The phase I trade agreement between the US and China was signed during January. As part of the deal, China agreed to purchase an incremental $200 billion of US goods and services, while also committing to protect intellectual property rights and further open up its financial markets. While the majority of the tariffs imposed by the US on Chinese imports will remain in place, the tariff rate on the $120 billion of Chinese imports which were implemented in September will be halved from about 15% to 7.5%. President Trump has noted that the rest of the tariffs may be rescinded as part of a potential future phase II agreement.
Some financial analysts have been skeptical regarding the deal due to a lack of enforcement mechanisms should China not fulfill its obligations. In our view, however, the fact that the majority of the tariffs are still in place will act as a strong incentive for China to cooperate. We think the key risk to markets currently in this regard is that there now appears to be a good deal of positive investor sentiment on trade, perhaps bordering on complacency. While we are encouraged that the initial phase of an agreement is in place, we think that there are significant uncertainties regarding next steps. Little has been revealed regarding the timing and substance of a potential phase II agreement, and, given how the negotiations have played out thus far, it is conceivable that talks could again turn contentious and additional tariffs could be threatened. We are however, encouraged by the potential boost from increased Chinese purchases of US agricultural products. The domestic farm supply chain has been depressed for some time now, and we believe that a significant increase in exports to China could materially enhance the growth profile of the industry.
US economic data was mixed in January, as we saw indications that the manufacturing sector continued to struggle while much of the remainder of the economy appears to be in better shape. December’s ISM manufacturing survey was particularly weak, coming in at the lowest level since 2009. The employment and new order components of the survey also were at multi-year lows. However, more recent data has shown an improvement, along with regional Federal Reserve manufacturing surveys for January which in aggregate came in well ahead of analyst expectations. The service sector looks to be in much better shape as both the ISM and Markit’s gauges of industry activity for December exceeded expectations and came in at levels consistent with modest growth.

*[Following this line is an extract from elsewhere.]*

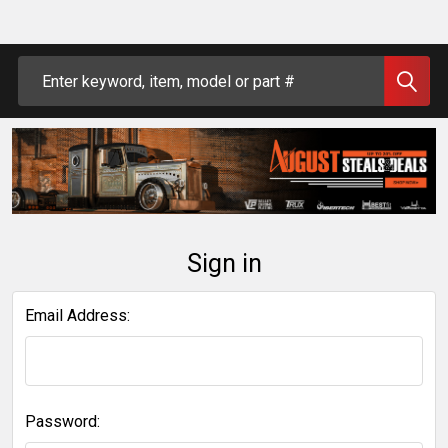
Search
Sign in
Email Address:
Password:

The housing industry also appears to be healthy, as it continues to benefit from low mortgage rates. Housing starts and existing home sales for December each bested analysts’ projections, and according to the NAHB homebuilder survey for January, prospective buyer traffic reached a high for the current economic cycle. While new and pending home sales did miss consensus expectations for December, we believe that much of the shortfall was the result of inventory constraints, as opposed to any reduction in demand. With momentum carrying over into January, we believe that 2020 is shaping up to be a good year for the housing market, and we are optimistic that this may create a tailwind for broader economic activity as well.